U.S. Supreme Court Emasculates State Statutes Requiring Arbitration in the State where Project is Located.
Kegler Brown Construction Alert February 21, 2008
Many states in recent years, including Ohio, have passed statutes mandating that construction disputes be arbitrated in the state where the project is located, and making contrary construction contract provisions unenforceable as against public policy. These states recognized the inherent unfairness in being forced to arbitrate in a faraway state.
On February 20, 2008, in an 8-1 decision, the U.S. Supreme Court held that the Federal Arbitration Act (“FAA”) pre-empted state law, including any law that attempts to place jurisdiction of the dispute in another forum. Preston v. Ferrer, 552 U.S. _______ (2008).
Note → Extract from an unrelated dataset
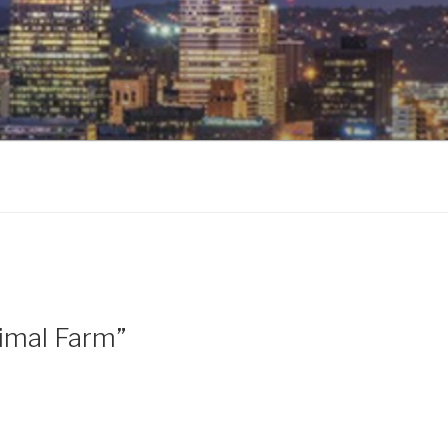
imal Farm”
While that case did not involve a construction dispute, but instead a feud between TV personality “Judge Alex” and his agent, it reinforces the developing case law emasculating states’ attempts to allow companies to arbitrate more cost-effectively in the state where the project was built.
This case means that state statutes making arbitrations take place in the state where the project is located are likely unenforceable. All the hard work that contractors and subcontractors have expended in the state legislatures, trying to keep disputes in the “project state,” appears to be in vain unless and until an amendment of the FAA is passed in Washington. In the interim, contractors and subcontractors should take care to ensure that their construction contracts do not mandate arbitration in a state other than where the project is located. If they fail to remove such a provision, and a dispute develops, they better be prepared to “pack their bags” and arbitrate on the home court of their opponent.